Final, conclusão, término, encerramento — claro que acabou, mesmo que
a gente não perceba isso de cara. A real é essa, é ponto. Somos nós,
muitas vezes, que não permitimos deixar passar, não queremos despedir da
história que construímos internamente. Mesmo sendo doloroso, há algo
que sustenta o sentimento nesse inalterado lugar teimoso. É a
necessidade de sentir, ainda que seja dor, pois é ela que mantém o outro
vivo dentro da gente. É o medo da morte dos sentidos que nos faz
insistir em abrigar amores mesquinhos no peito. Mas a verdade é que não
há morte de coisa alguma quando estamos dispostos a atravessar em
direção ao outro lado desconhecido.
A mesma estrada que encerra, representa a possibilidade de outra
começar. Quando se perde alguém, o caminho a progredir talvez seja o de
se encontrar, porque ainda assim cambaleando, baleados, feridos e mal
pagos, a dor nos coloca mais perto de nós mesmos. Todavia, seguir em
pranto ainda parece uma razoável opção, já que nem todas as lágrimas são
ruins. São restos de nós mesmos nos avisando para onde não devemos mais
voltar.
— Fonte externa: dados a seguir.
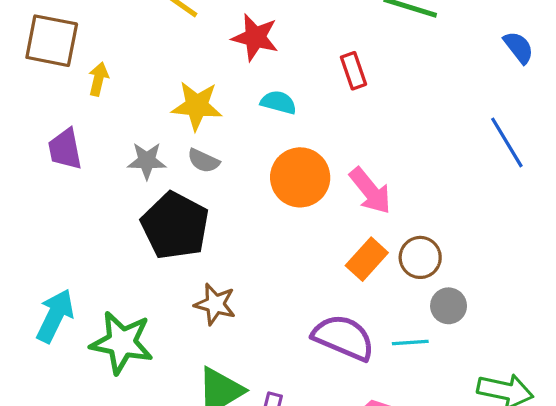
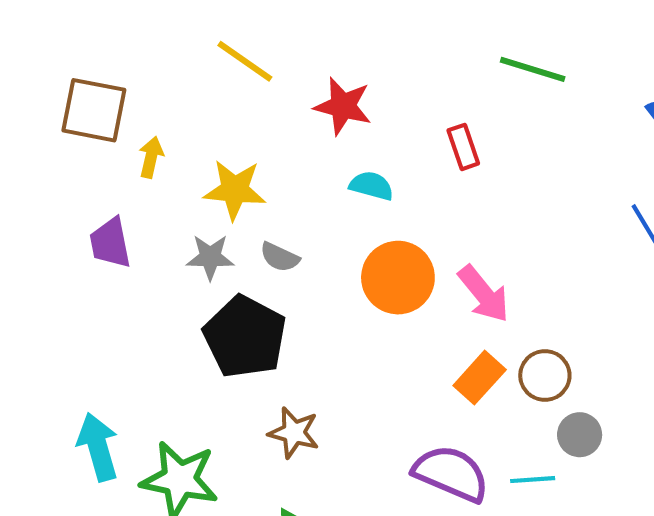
yellow star: (197, 106) -> (235, 190), moved
cyan arrow: (55, 316) -> (98, 447), turned -42

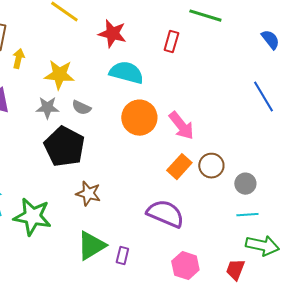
red rectangle: (463, 147) -> (171, 42), moved, turned 35
cyan semicircle: (371, 186) -> (126, 73), size x1.6
gray circle: (580, 435) -> (245, 184), moved
cyan line: (533, 480) -> (247, 215), moved

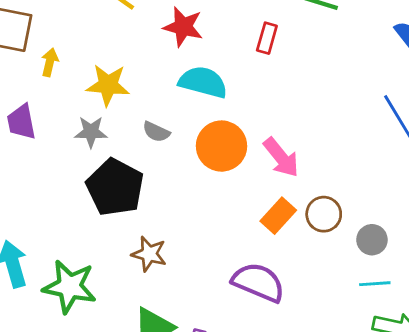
gray semicircle: (81, 108) -> (156, 132), moved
Carecemos descobrir como a vida é sem aquele que por escolha
resolve partir. Isso significa nos acolhermos nas nossas outras inúmeras
paixões que sustentam o viver. O que há com a outra parte da sua vida?
Ela ainda persiste.
Talvez seja hora de vestirmos a melhor parte que temos, sair mundo
adentro, convidar a dor e a solidão pra dançar. Há um universo de
corações honestos esperando a possibilidade de encontrar alguém como
você, como eu. E antes de tentar mais uma vez, guardemos a nós o
compromisso de nos amarmos seriamente. Sigamos comprometidos com alguma
alegria e realização dentro do universo de possibilidades que existem
fora de um quarto frio e escuro. Assim é bem provável que mais adiante
nos sentiremos imperdíveis pelo que somos capazes de construir a partir
do caos. Então, antes que anoiteça, seja um pouco feliz hoje. Porque
qualquer felicidade é melhor do que sofrer por alguém que não se pode
ter, por um amor que não há.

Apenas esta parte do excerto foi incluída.